Company rose, then went astray

Demise of minority contractor Utech raises questions about oversight of city program


For some time, Mildred E. Boyer was the ideal model for Mayor Martin O'Malley's minority business development program.

Thanks to the program, the homegrown black female entrepreneur took her one-woman firm, Utech, from a small city job into such projects as installation of wiring at two prominent housing developments.

But Boyer's rise occurred despite a series of major missteps that the city's system was set up to catch. It didn't.

FOR THE RECORD - In articles on Friday and Sunday, The Sun misidentified the group represented by Arnold Jolivet. He is president of the American Minority Contractors and Businesses Association Inc. in Washington.
The Sun regrets the errors.

Now the 40-year-old Boyer is in professional peril, banished by the city from all government work for having lied about her abilities and using other firms to perform her jobs -- in violation of city rules prohibiting minority subcontractors from hiring others to fulfill their contracts.

Utech's problems began because of its employment of City Council President Sheila Dixon's sister and Dixon's votes on contracts involving the firm. But one minority business advocate blames O'Malley's administration for setting Boyer up to fail.

"The system failed her," said Arnold Jolivet, president of the Maryland Minority Contractors Association, who has spoken on behalf of Utech. "The company had all the reason to believe it was operating within the realm of the law. All of a sudden, the city says, `No you're not' -- but the city had approved everything they had done."

The rise and fall of Utech raises questions that the city has not been able to answer about how the firm prospered under the minority program despite having lied about its abilities to perform construction and employing others to do its wiring installation and information technology work for years -- circumstances revealed by The Sun in recent months.

State prosecutors followed those revelations with subpoenas to several city agencies, Dixon, Utech and other companies that employed Boyer's firm.

Only then did the city take action by formally banning Utech from bidding on construction work for two years. Boyer also surrendered her minority certification last week after having been forced by the city to prove she did her own work.

The very system that allowed her to prosper failed to make sure she continued to play by the rules -- until public exposure, Jolivet said.

Documents and e-mails reviewed by The Sun show that the former director of the Mayor's Office of Minority Business Development helped Utech secure its initial major city contract in part by ousting a long-established minority firm in favor of the upstart.

City officials first certified Utech as a minority firm in 2000, rendering it eligible to be hired as a subcontractor on wiring and computer contracts. In 2001, when O'Malley sought to "dramatically increase" the participation of minority- and woman-owned firms in city contracts, the mayor hired Owen Tonkins to head his newly created minority business development office.

Tonkins -- who left his position in December 2003 and now runs a national minority contracting group -- has not returned several phone messages left at his Washington office.

City officials say Tonkins was simply doing his job advocating for a minority firm, long before any problems with Utech were known, and that they acted appropriately once Utech's problems were discovered.

What remains unclear is why Tonkins went to great lengths to secure Utech a contract four years ago even though the firm did not have the employees to honor it.

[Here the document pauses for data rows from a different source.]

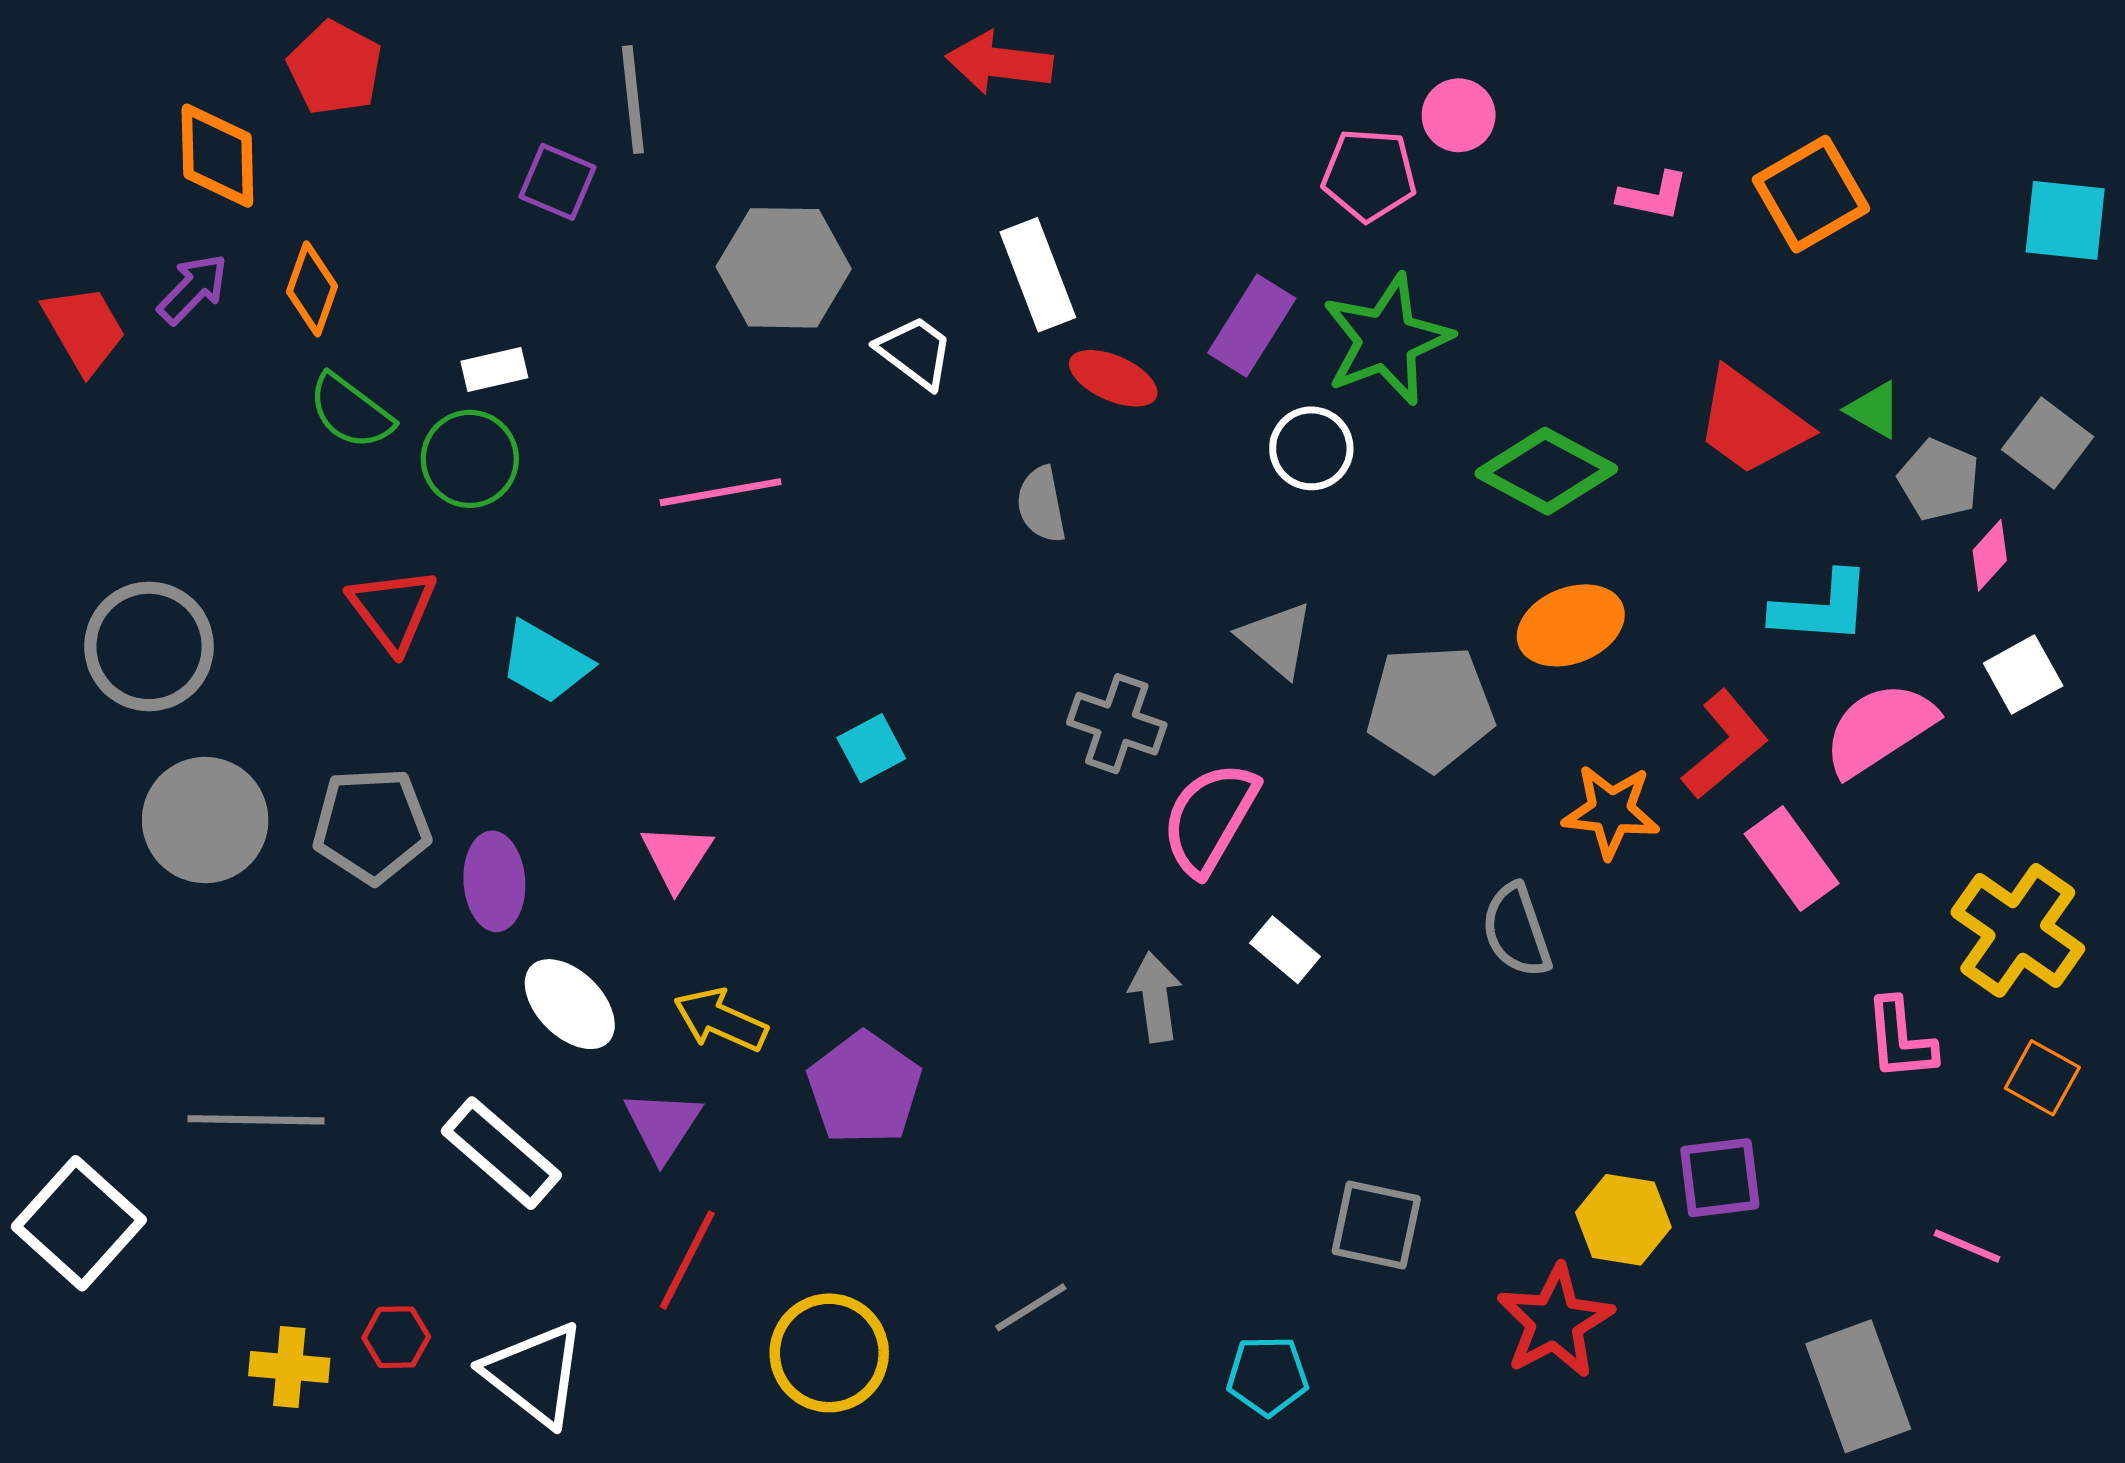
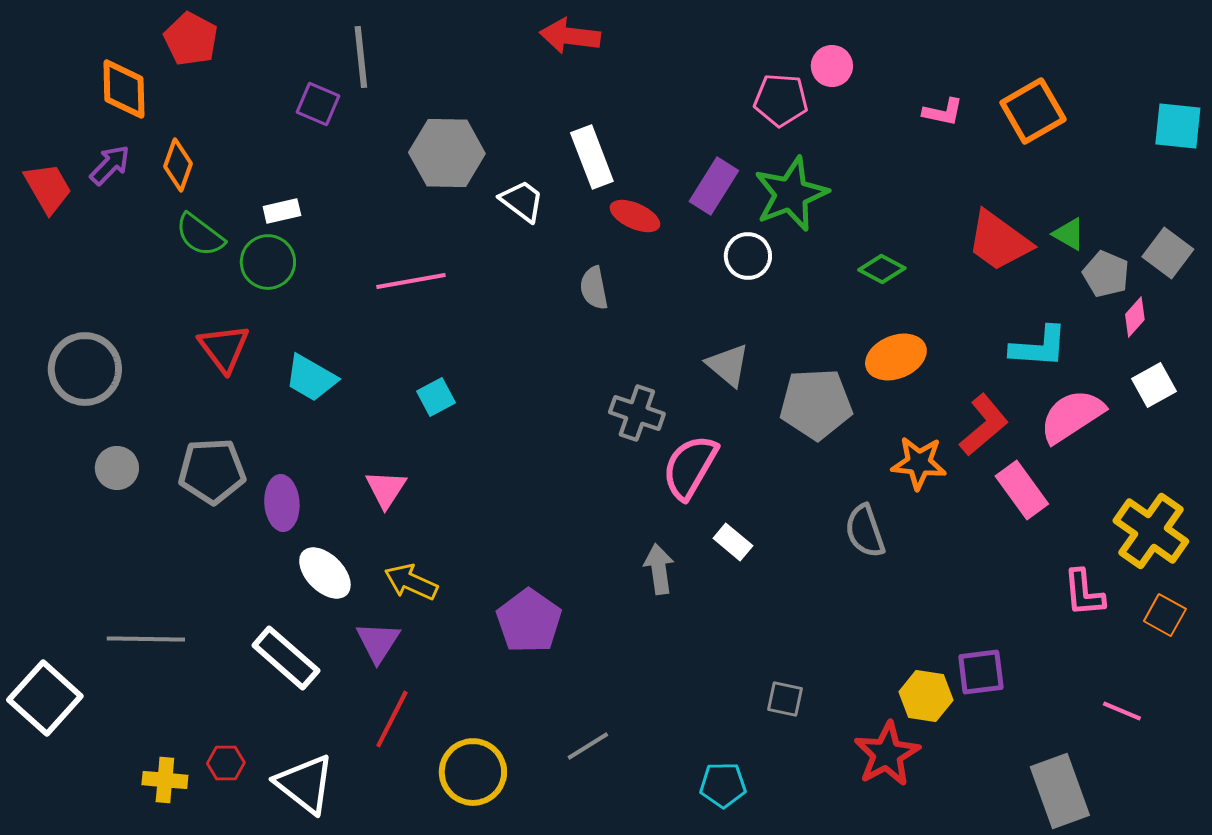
green diamond: (1546, 471) -> (882, 269), size x0.6
cyan square: (871, 748) -> (436, 397), moved
gray circle: (205, 820) -> (117, 468), size x0.6
purple pentagon: (864, 1088) -> (529, 621), moved
gray square: (1376, 1225) -> (785, 699), size x0.7

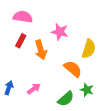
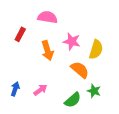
pink semicircle: (23, 17) -> (47, 17), moved
pink star: (60, 32) -> (72, 41), moved
red rectangle: (21, 41) -> (20, 34), moved

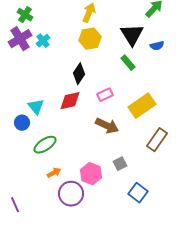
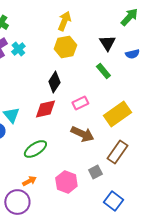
black triangle: (132, 35) -> (107, 43), size x0.7
brown rectangle: (157, 140) -> (117, 152), moved
green ellipse: (45, 145) -> (35, 149), moved
purple circle: (71, 194) -> (17, 202), moved

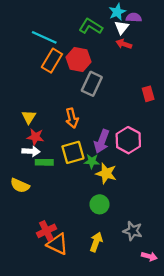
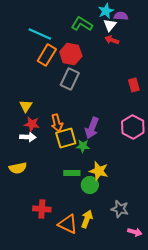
gray rectangle: (92, 84) -> (70, 79), moved
orange arrow: (72, 118) -> (57, 123), moved
pink hexagon: (128, 140) -> (133, 127), moved
green rectangle: (44, 162) -> (72, 173), moved
yellow star: (106, 173) -> (99, 171), moved
yellow semicircle: (20, 186) -> (18, 168), turned -36
red cross: (46, 231) -> (42, 209), turned 30
orange triangle: (57, 244) -> (68, 224), moved

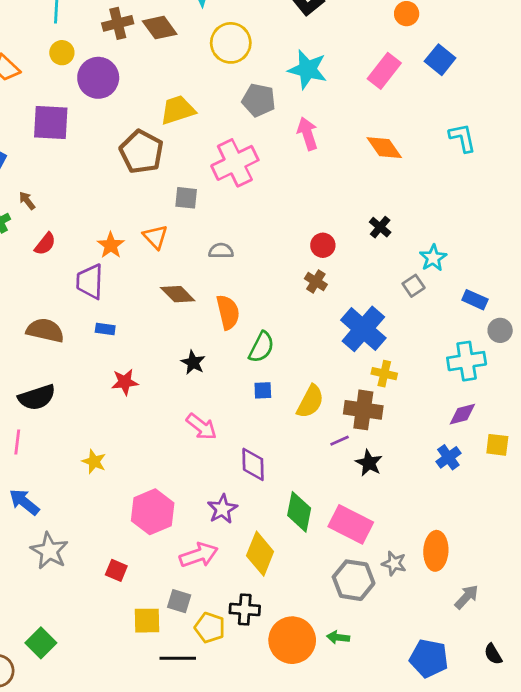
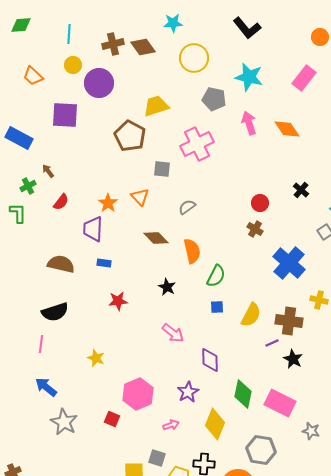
orange diamond: (384, 148) -> (287, 129), moved
gray semicircle: (221, 251) -> (187, 207), turned -36
yellow cross: (384, 374) -> (319, 300), moved
pink arrow: (199, 555) -> (171, 425), size x0.6
red square: (116, 570) -> (112, 419), moved
gray hexagon: (354, 580) -> (261, 450), moved

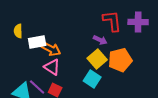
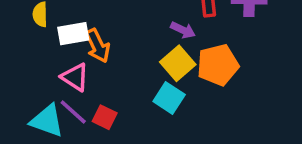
orange arrow: (51, 49) -> (98, 46), turned 36
pink triangle: (52, 67) -> (75, 77), moved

Boyer, who has not returned calls from The Sun, had already amassed City Hall contacts that might have given her access to Tonkins' office. She previously worked for Mayor Kurt L. Schmoke, and in 2002 she hired city Comptroller Joan M. Pratt to do her taxes. Her attorney was Claude E. Hitchcock, a Schmoke official and ex-husband of one of O'Malley's deputy mayors.

E-mail exchange

A review by The Sun of thousands of documents that city officials turned over to state prosecutors in April shows that the first written contact between Tonkins and Boyer came in a 2002 e-mail exchange.

The two talked about getting Utech a subcontract as a woman-owned firm with TeleCommunications Systems Inc. (TCS) of Annapolis, which has been paid $30 million to manage the city's computer network since 1998. TCS officials will not talk about the contract while the state investigation is pending, a TCS spokesman said.

Boyer wrote an e-mail to Tonkins on Nov. 17, 2002, with the subject line "Woody Davis Training Project." She wrote she had gotten no interest from Davis, a TCS employee, regarding proposals she submitted for "training prices."

At the time, TCS was employing another woman-owned subcontractor called ECS Technologies to provide training, documents show. "However," Boyer wrote to Tonkins, "[Davis] was trying to get Utech put in place of this other company."

Tonkins replied in an e-mail the next day: "I'll talk to Woody. Keep me posted."

ECS, founded in 1978, had been praised in 2001 by O'Malley after the U.S. Conference of Mayors dubbed it Small Business of the Year.